Single-Light-Pulse Driven Compact Atom Interferometry with Measurement Induced Large Momentum Transfer

Abstract

We propose a fundamentally new design strategy of light-pulsed atom interferometry (LPAI) with a single atomic beam splitter. A traditional $π/2$-pulse Raman beam is employed to render a small momentum transfer at the initial state. After a short period of evolution during which physical relevant information can be loaded, a quantum weak measurement is applied to the internal state of the atoms.
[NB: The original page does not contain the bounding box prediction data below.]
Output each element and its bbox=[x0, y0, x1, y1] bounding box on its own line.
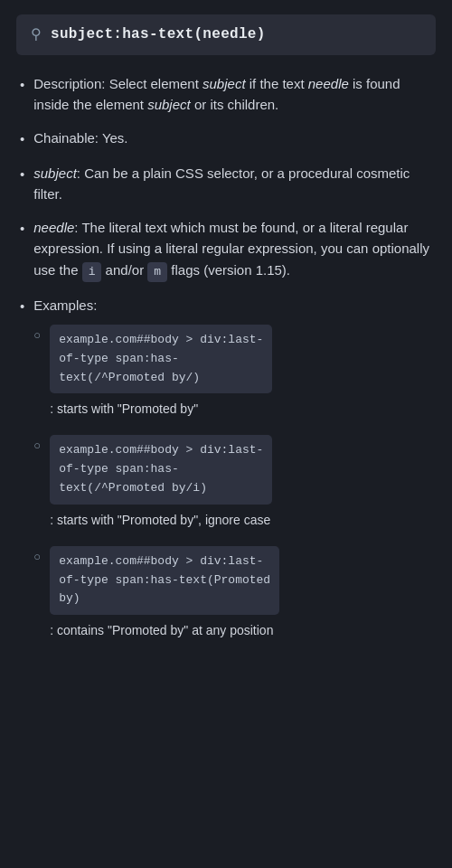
page-container: ⚲ subject:has-text(needle) • Description… bbox=[0, 0, 452, 705]
sub-item-content-3: example.com##body > div:last-of-type spa… bbox=[50, 546, 436, 640]
code-block-3: example.com##body > div:last-of-type spa… bbox=[50, 546, 279, 615]
link-icon: ⚲ bbox=[31, 24, 42, 46]
bullet-chainable: • bbox=[20, 128, 24, 149]
item-text-description: Description: Select element subject if t… bbox=[33, 73, 436, 116]
bullet-description: • bbox=[20, 74, 24, 95]
title-bar: ⚲ subject:has-text(needle) bbox=[16, 14, 436, 55]
list-item-description: • Description: Select element subject if… bbox=[16, 73, 436, 116]
title-code: subject:has-text(needle) bbox=[51, 24, 266, 46]
code-block-2: example.com##body > div:last-of-type spa… bbox=[50, 435, 272, 504]
sub-description-1: : starts with "Promoted by" bbox=[50, 400, 436, 419]
item-text-examples: Examples: ○ example.com##body > div:last… bbox=[33, 295, 436, 656]
sub-list-item-3: ○ example.com##body > div:last-of-type s… bbox=[33, 546, 436, 640]
sub-description-3: : contains "Promoted by" at any position bbox=[50, 621, 436, 640]
flag-i-code: i bbox=[82, 262, 102, 282]
sub-list-item-2: ○ example.com##body > div:last-of-type s… bbox=[33, 435, 436, 529]
sub-item-content-1: example.com##body > div:last-of-type spa… bbox=[50, 325, 436, 419]
code-block-1: example.com##body > div:last-of-type spa… bbox=[50, 325, 272, 393]
sub-item-content-2: example.com##body > div:last-of-type spa… bbox=[50, 435, 436, 529]
list-item-chainable: • Chainable: Yes. bbox=[16, 127, 436, 149]
item-text-needle: needle: The literal text which must be f… bbox=[33, 217, 436, 282]
list-item-needle: • needle: The literal text which must be… bbox=[16, 217, 436, 282]
list-item-examples: • Examples: ○ example.com##body > div:la… bbox=[16, 295, 436, 656]
flag-m-code: m bbox=[147, 262, 167, 282]
bullet-needle: • bbox=[20, 218, 24, 239]
sub-bullet-3: ○ bbox=[33, 548, 41, 566]
examples-label: Examples: bbox=[33, 297, 97, 313]
sub-list-examples: ○ example.com##body > div:last-of-type s… bbox=[33, 325, 436, 640]
item-text-chainable: Chainable: Yes. bbox=[33, 127, 436, 148]
list-item-subject: • subject: Can be a plain CSS selector, … bbox=[16, 163, 436, 205]
bullet-subject: • bbox=[20, 164, 24, 184]
sub-bullet-2: ○ bbox=[33, 437, 41, 455]
bullet-examples: • bbox=[20, 296, 24, 316]
item-text-subject: subject: Can be a plain CSS selector, or… bbox=[33, 163, 436, 205]
main-list: • Description: Select element subject if… bbox=[16, 73, 436, 656]
sub-bullet-1: ○ bbox=[33, 326, 41, 344]
sub-list-item-1: ○ example.com##body > div:last-of-type s… bbox=[33, 325, 436, 419]
sub-description-2: : starts with "Promoted by", ignore case bbox=[50, 511, 436, 530]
The final information will be detected from the transmission spectrum of a probe light to obviate the measurement of florescence signal. An effective amplification of the order of $10^3$ about the momentum offset is achieved in our simulation employing $Cs$ atoms with current experimental condition. Our proposal offers a cost-effective, high-accuracy measurement and readout strategy for LPAI. Furthermore, the strategy makes the physical setup much simpler and more compact offering new direction towards portable sensitive LPAI.

Figures (5)

• Figure 1: Experiment scheme. (a) Energy level diagram of experiment scheme. (b) Laser timing diagram of Ramam light and probe light. (c)-(e) Evolution of state vector in Bloch sphere, the red arrow represents the state vector, and the blue arrow represents the post-selection state.
• Figure 2: Asymmetric interference of momentum wave packets of cesium atoms at $1\mathrm{K}$. The symmetric (red), asymmetric (blue) parts and total (black) of the post-selection. The centroid of the wave packet is significantly shifted. ($\theta=\pi /4-\pi /1000$ and $\phi=0.03$)
• Figure 3: Transmission spectrum of probe light considering the Doppler effect. (a) Normalized heat map of Doppler effect with laser frequency detuning $\delta$ and post-selection parameters $\phi$. (b) Transmission spectrum with different post-selection parameters, red dotted line for $\phi=0.0005$, black solid line for $\phi=0.02$, and blue dotted line for $\phi=0.03$. The temperature $T=1K$ and $\theta=\pi /4-\pi /1000$.
• Figure 4: Results of simulation. (a) Normalized heat map of transmission spectrum of probe light with laser frequency detuning $\delta$ and post-selection parameters $\phi$. (b) Transmission spectrum with different post-selection parameters, red dotted line for $\phi=0.0005$, black solid line for $\phi=0.02$, and blue dotted line for $\phi=0.03$. (c) Relationship between spectral centroid offset (compared to frequency detuning $\delta$) and $\phi$. The temperature $T=1K$ and $\theta=\pi /4-\pi /1000$.
• Figure 5: Results of simulation. (a) Interference fringes of traditional atom interferometry adding white noise. (b) Centroid of spectrum of compact LPAI adding white noise. The signal-to-noise ratios of the two simulation scenarios are the same.